- [PROBLEM REQUIREMENTS]
Type out the data again, word for word and in full.

- [SOURCE INFORMATION]
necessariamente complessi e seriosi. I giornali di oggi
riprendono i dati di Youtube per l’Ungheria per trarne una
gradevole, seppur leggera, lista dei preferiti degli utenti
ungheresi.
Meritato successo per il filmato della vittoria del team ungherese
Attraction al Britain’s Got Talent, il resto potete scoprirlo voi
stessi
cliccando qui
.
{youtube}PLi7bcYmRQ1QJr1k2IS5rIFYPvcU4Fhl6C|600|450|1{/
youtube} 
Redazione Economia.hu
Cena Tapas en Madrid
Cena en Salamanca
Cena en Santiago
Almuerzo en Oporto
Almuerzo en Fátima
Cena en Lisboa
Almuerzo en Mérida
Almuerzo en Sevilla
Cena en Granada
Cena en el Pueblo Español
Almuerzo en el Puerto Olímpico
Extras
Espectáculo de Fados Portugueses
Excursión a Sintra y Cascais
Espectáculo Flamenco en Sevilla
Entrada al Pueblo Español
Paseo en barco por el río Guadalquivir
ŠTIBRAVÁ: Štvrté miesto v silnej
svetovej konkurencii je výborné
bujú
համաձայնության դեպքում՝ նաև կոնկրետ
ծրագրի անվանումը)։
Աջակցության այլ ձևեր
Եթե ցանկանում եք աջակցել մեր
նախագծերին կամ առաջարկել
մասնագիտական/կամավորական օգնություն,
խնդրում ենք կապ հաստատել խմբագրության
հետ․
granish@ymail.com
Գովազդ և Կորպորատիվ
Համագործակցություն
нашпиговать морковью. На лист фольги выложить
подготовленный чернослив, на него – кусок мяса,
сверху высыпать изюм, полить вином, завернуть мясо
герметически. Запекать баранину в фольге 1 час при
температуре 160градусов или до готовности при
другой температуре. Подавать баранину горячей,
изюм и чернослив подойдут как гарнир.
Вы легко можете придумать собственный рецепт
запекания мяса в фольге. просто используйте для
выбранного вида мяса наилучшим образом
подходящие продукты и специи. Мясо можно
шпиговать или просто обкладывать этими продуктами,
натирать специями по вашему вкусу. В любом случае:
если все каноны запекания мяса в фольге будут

- [REPLY]
necessariamente complessi e seriosi. I giornali di oggi
riprendono i dati di Youtube per l’Ungheria per trarne una
gradevole, seppur leggera, lista dei preferiti degli utenti
ungheresi.
Meritato successo per il filmato della vittoria del team ungherese
Attraction al Britain’s Got Talent, il resto potete scoprirlo voi
stessi
cliccando qui
.
{youtube}PLi7bcYmRQ1QJr1k2IS5rIFYPvcU4Fhl6C|600|450|1{/
youtube} 
Redazione Economia.hu
Cena Tapas en Madrid
Cena en Salamanca
Cena en Santiago
Almuerzo en Oporto
Almuerzo en Fátima
Cena en Lisboa
Almuerzo en Mérida
Almuerzo en Sevilla
Cena en Granada
Cena en el Pueblo Español
Almuerzo en el Puerto Olímpico
Extras
Espectáculo de Fados Portugueses
Excursión a Sintra y Cascais
Espectáculo Flamenco en Sevilla
Entrada al Pueblo Español
Paseo en barco por el río Guadalquivir
ŠTIBRAVÁ: Štvrté miesto v silnej
svetovej konkurencii je výborné
bujú
համաձայնության դեպքում՝ նաև կոնկրետ
ծրագրի անվանումը)։
Աջակցության այլ ձևեր
Եթե ցանկանում եք աջակցել մեր
նախագծերին կամ առաջարկել
մասնագիտական/կամավորական օգնություն,
խնդրում ենք կապ հաստատել խմբագրության
հետ․
granish@ymail.com
Գովազդ և Կորպորատիվ
Համագործակցություն
нашпиговать морковью. На лист фольги выложить
подготовленный чернослив, на него – кусок мяса,
сверху высыпать изюм, полить вином, завернуть мясо
герметически. Запекать баранину в фольге 1 час при
температуре 160градусов или до готовности при
другой температуре. Подавать баранину горячей,
изюм и чернослив подойдут как гарнир.
Вы легко можете придумать собственный рецепт
запекания мяса в фольге. просто используйте для
выбранного вида мяса наилучшим образом
подходящие продукты и специи. Мясо можно
шпиговать или просто обкладывать этими продуктами,
натирать специями по вашему вкусу. В любом случае:
если все каноны запекания мяса в фольге будут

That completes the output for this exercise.